JNF, a non-profit, was founded in 1901 to buy and develop lands in Israel and the Palestinian Territories, for use as Jewish Kibbutzim (Israeli agriculture settlements).
As of 2007 the JNF owned 13 percent of the total land in Israel.
The conference, which ran Oct. 23-26, included more than 1,200 participants from across the United States. Among the attendees were 150 JNF future leadership members; young leaders between the age of 25-40, who are among JNF’s fastest growing donor base.
What started out as a peaceful protest turned into a heated debate between pro-Palestinian protesters and two members of the JNF. Chicago Police intervened and guided the two men away from the crowd. There were no arrests.
Among the protesters was Arial Leven, a member of Jewish Voice for Peace (JVP), a group that contends Israeli policies escalate violence in the region. The group condemns discrimination, dispossession and “state violence.”
Levin said she came to the protest because it’s crucial for Jews to speak out against the JNF “ethnic cleansing” in the name of Jews.
“It’s pretty much a natural response to decades and decades of occupation and military violence,” said Levin, commenting on the latest outbreak of violence in Jerusalem, the West Bank and Gaza. She added that the attacks are a natural result of the “apartheid regime in Israel.”
During the month of October, 73 Palestinians were killed and 2,074 injured by Israeli forces, according to the Palestinian Ministry of Health.

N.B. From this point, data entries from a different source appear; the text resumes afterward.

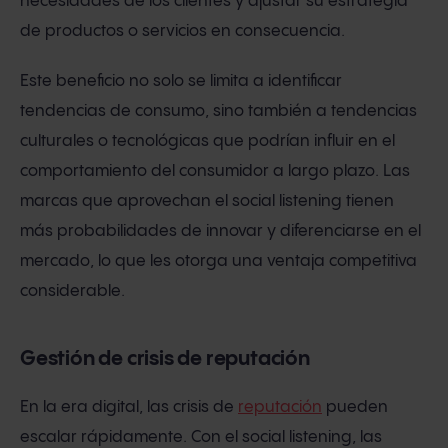
necesidades de los clientes y ajustar su estrategia
de productos o servicios en consecuencia.
Este beneficio no solo se limita a identificar
tendencias de consumo, sino también a tendencias
culturales o tecnológicas que podrían influir en el
comportamiento del consumidor a largo plazo. Las
marcas que aprovechan el social listening tienen
más probabilidades de innovar y diferenciarse en el
mercado, lo que les otorga una ventaja competitiva
considerable.
Gestión de crisis de reputación
En la era digital, las crisis de
reputación
pueden
escalar rápidamente. Con el social listening, las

On the other side, the Israeli foreign ministry reported 11 Israeli deaths.
Hatem Abudayyeh, executive director of Arab American Action Network (AAAN), said he attended to join his friends, brothers and sisters with JVP, and the International Jewish Anti-Zionist network, to protest JNF policies and influence.
“War criminals and those who represent the apartheid state of Israel are not welcomed in our city,” Abudayyeh said, accusing the JNF of administering the business of occupation.
U.S. Secretary of State John Kerry traveled to the region Oct. 22 in an attempt to ease the tensions there.
Kerry held meetings with Palestinian President Mahmoud Abbas and King Abdullah II on Oct. 24, in Amman, Jordan, and Israeli Prime Minister Benjamin Netanyahu on Oct. 22, in Berlin.
Kerry’s suggested method of restoring peace in the holy site of Al Aqsa mosque and in Jerusalem would involve installing surveillance cameras. But critics said cameras would not address the real cause of the violence.
During his stop in Amman, Kerry was blunt about what must happen.
“All the violence and incitement to violence must stop. Leaders must lead.”